## Material provided
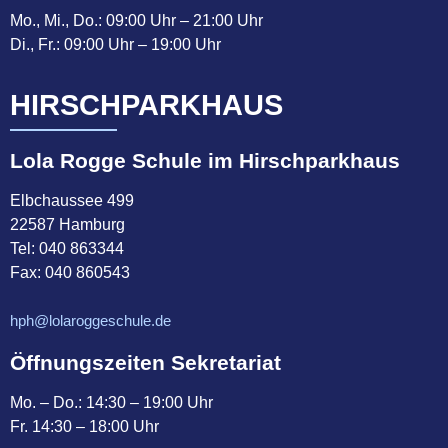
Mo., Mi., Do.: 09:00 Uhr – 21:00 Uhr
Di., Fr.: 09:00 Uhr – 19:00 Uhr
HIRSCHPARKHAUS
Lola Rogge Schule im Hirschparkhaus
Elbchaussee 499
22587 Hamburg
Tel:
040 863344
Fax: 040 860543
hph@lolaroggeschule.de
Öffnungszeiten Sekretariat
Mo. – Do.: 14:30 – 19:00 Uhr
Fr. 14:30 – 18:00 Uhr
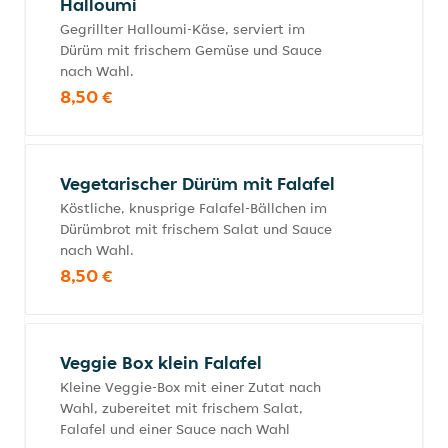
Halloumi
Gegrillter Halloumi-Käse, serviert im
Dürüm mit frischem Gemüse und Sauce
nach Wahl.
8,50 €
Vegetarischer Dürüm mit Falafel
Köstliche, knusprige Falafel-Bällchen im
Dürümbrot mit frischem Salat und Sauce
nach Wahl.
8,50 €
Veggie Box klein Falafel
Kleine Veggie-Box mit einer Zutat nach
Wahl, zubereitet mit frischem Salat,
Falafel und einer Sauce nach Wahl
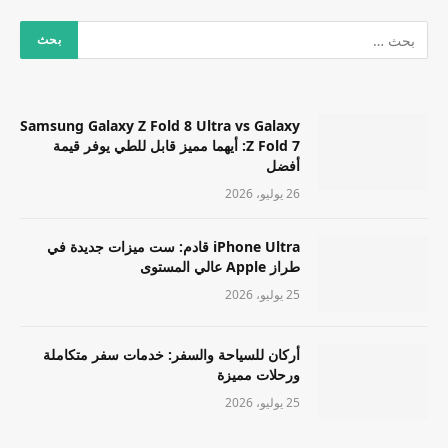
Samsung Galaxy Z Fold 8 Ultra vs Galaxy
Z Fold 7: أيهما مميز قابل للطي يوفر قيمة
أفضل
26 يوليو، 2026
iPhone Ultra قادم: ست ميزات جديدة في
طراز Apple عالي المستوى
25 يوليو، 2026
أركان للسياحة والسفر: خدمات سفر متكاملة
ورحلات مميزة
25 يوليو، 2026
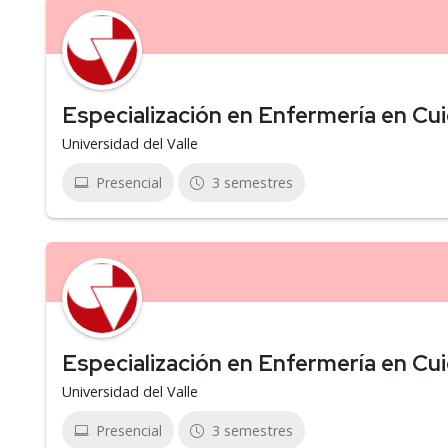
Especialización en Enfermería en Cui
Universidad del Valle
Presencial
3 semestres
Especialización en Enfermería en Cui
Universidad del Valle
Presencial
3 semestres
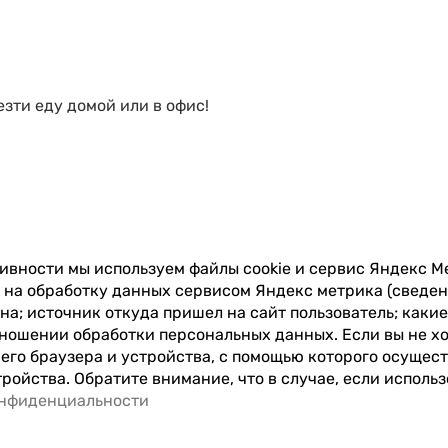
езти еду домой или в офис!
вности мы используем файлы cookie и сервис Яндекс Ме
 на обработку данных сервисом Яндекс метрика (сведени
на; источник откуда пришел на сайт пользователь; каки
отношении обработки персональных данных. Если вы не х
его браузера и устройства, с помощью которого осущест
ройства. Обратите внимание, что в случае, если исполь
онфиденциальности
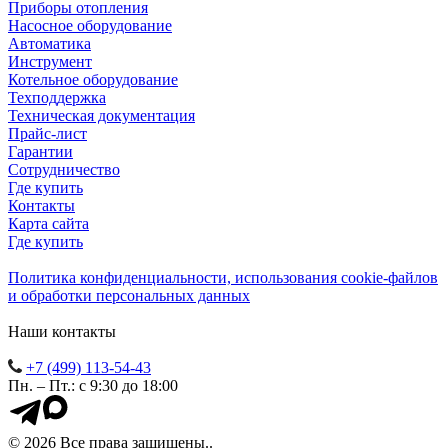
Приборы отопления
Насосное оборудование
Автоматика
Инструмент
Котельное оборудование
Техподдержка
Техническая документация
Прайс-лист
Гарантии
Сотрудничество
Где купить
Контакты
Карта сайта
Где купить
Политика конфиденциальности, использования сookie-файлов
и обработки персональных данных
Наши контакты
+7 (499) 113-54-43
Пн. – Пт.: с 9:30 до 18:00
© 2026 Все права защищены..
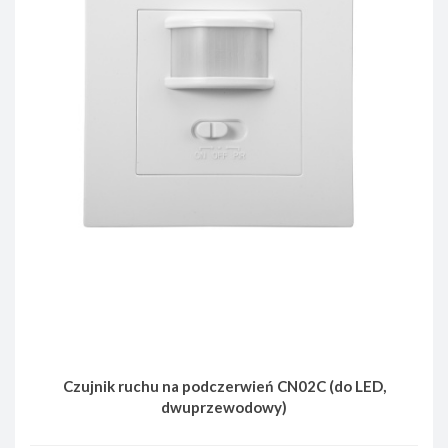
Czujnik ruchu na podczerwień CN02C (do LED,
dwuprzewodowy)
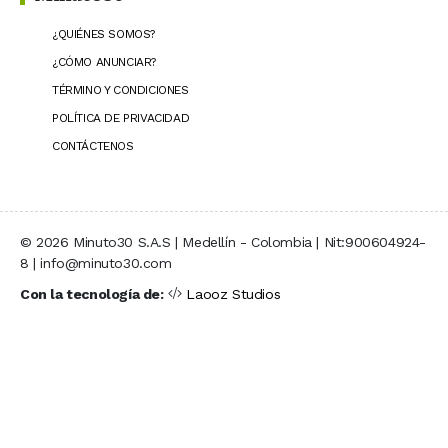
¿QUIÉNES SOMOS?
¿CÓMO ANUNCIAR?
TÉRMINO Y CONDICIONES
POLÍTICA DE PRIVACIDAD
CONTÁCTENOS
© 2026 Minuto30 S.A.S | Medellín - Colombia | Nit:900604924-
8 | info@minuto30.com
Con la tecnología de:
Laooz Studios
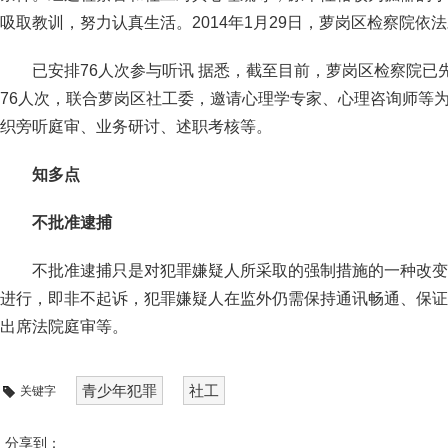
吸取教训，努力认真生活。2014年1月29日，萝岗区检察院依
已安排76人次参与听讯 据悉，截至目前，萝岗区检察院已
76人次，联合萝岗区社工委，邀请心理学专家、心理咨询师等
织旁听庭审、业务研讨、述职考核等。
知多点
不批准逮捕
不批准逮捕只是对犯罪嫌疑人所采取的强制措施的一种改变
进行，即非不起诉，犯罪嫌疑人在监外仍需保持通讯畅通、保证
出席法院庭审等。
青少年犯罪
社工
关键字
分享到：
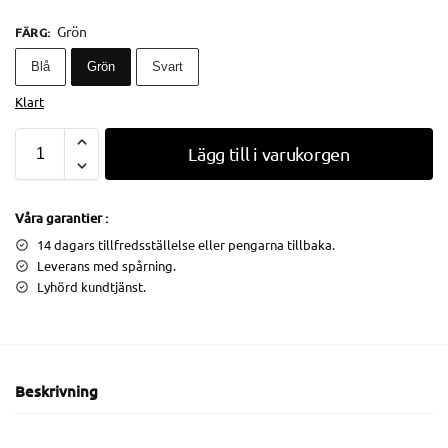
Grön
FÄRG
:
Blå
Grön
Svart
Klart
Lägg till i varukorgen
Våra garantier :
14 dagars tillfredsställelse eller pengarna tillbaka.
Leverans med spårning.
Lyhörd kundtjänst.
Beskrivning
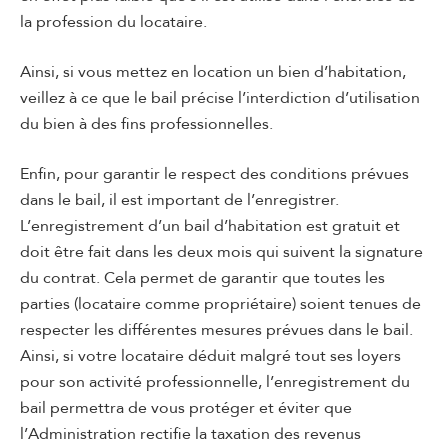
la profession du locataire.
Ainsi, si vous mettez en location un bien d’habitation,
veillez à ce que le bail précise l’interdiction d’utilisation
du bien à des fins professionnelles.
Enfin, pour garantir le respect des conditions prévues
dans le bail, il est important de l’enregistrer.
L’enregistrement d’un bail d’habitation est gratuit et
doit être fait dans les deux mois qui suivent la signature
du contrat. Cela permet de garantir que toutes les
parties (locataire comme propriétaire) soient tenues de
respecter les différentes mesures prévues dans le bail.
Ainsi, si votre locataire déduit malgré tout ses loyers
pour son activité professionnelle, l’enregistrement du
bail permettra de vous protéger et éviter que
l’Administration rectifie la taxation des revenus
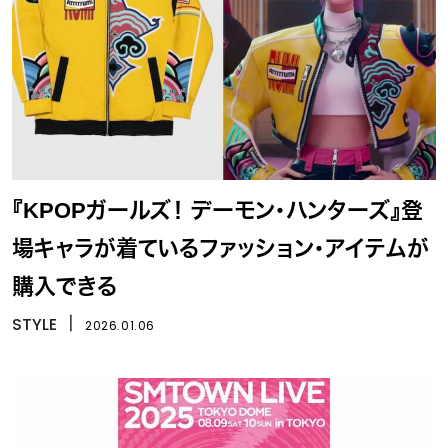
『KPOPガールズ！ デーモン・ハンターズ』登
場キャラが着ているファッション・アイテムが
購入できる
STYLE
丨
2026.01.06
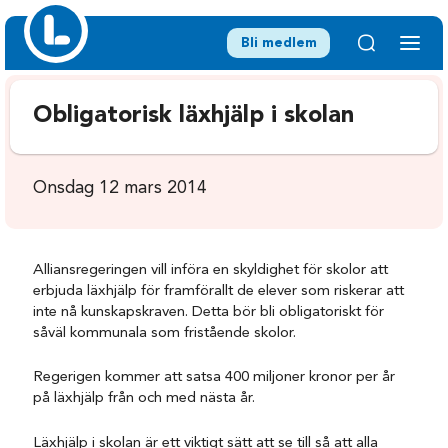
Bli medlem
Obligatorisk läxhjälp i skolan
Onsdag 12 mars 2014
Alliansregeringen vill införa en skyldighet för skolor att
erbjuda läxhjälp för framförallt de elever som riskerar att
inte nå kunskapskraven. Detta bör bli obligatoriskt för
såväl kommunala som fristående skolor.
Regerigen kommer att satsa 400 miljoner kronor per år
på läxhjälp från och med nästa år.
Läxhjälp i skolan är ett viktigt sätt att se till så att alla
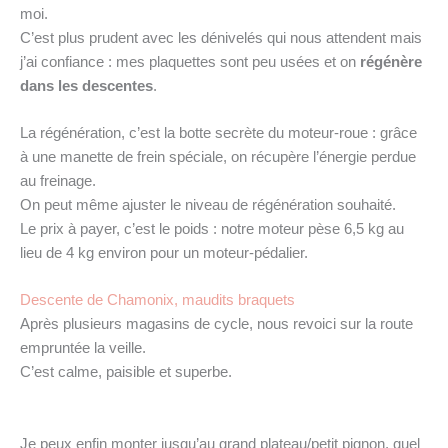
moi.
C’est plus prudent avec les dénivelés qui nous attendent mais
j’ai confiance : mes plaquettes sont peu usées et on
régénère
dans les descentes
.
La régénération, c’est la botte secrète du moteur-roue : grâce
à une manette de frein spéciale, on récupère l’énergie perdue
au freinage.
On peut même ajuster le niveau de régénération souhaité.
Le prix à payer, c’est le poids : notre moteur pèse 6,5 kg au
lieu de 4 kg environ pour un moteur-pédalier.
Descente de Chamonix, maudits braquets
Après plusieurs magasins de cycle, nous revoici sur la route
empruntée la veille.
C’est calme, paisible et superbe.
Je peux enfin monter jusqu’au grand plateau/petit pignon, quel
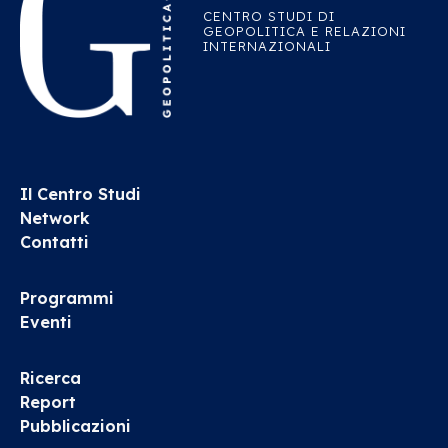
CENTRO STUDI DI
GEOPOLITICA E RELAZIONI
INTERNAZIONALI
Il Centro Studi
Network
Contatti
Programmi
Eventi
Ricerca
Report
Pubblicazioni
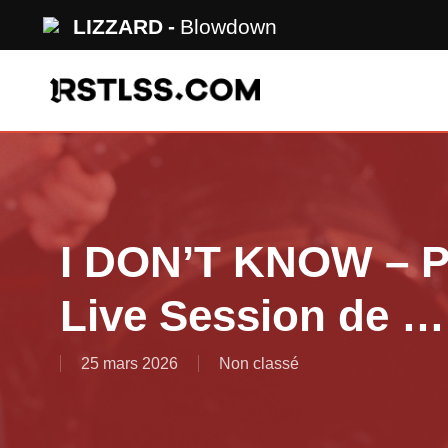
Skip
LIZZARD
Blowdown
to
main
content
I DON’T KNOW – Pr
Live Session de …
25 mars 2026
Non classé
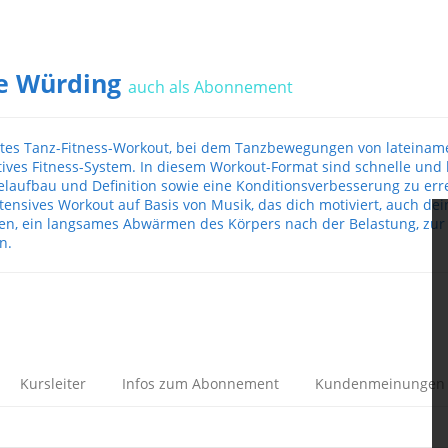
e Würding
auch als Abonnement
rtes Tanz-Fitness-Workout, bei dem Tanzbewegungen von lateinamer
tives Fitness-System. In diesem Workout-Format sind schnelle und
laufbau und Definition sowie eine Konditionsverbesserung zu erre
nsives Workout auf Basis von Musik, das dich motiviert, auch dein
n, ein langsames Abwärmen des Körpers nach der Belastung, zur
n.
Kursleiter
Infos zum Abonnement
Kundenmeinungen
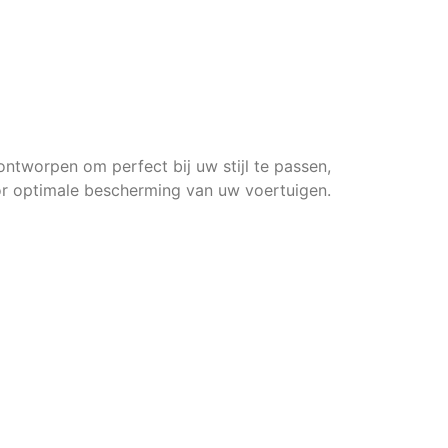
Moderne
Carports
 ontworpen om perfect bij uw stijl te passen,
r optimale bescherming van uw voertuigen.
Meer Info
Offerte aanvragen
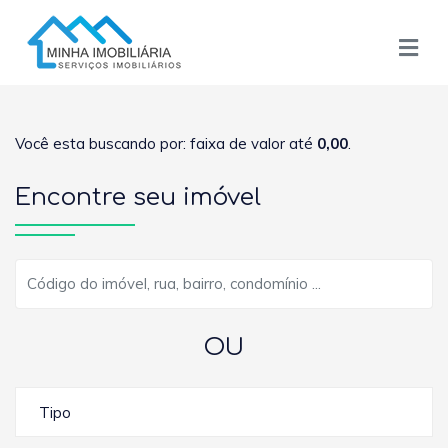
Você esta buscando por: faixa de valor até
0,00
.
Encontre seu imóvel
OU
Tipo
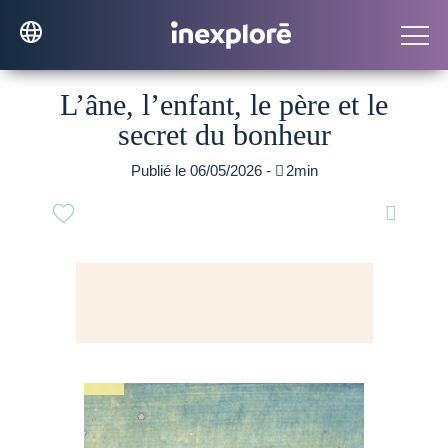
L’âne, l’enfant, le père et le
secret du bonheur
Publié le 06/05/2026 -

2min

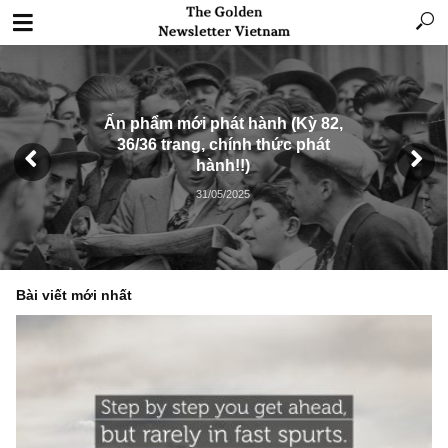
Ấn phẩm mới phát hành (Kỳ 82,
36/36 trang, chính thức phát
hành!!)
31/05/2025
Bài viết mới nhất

## Problem description
Pull out all lines in the data above that include "Fold".

## Task answer
Samsung Galaxy Z Fold 8 Ultra vs Galaxy
Z Fold 7: أيهما مميز قابل للطي يوفر قيمة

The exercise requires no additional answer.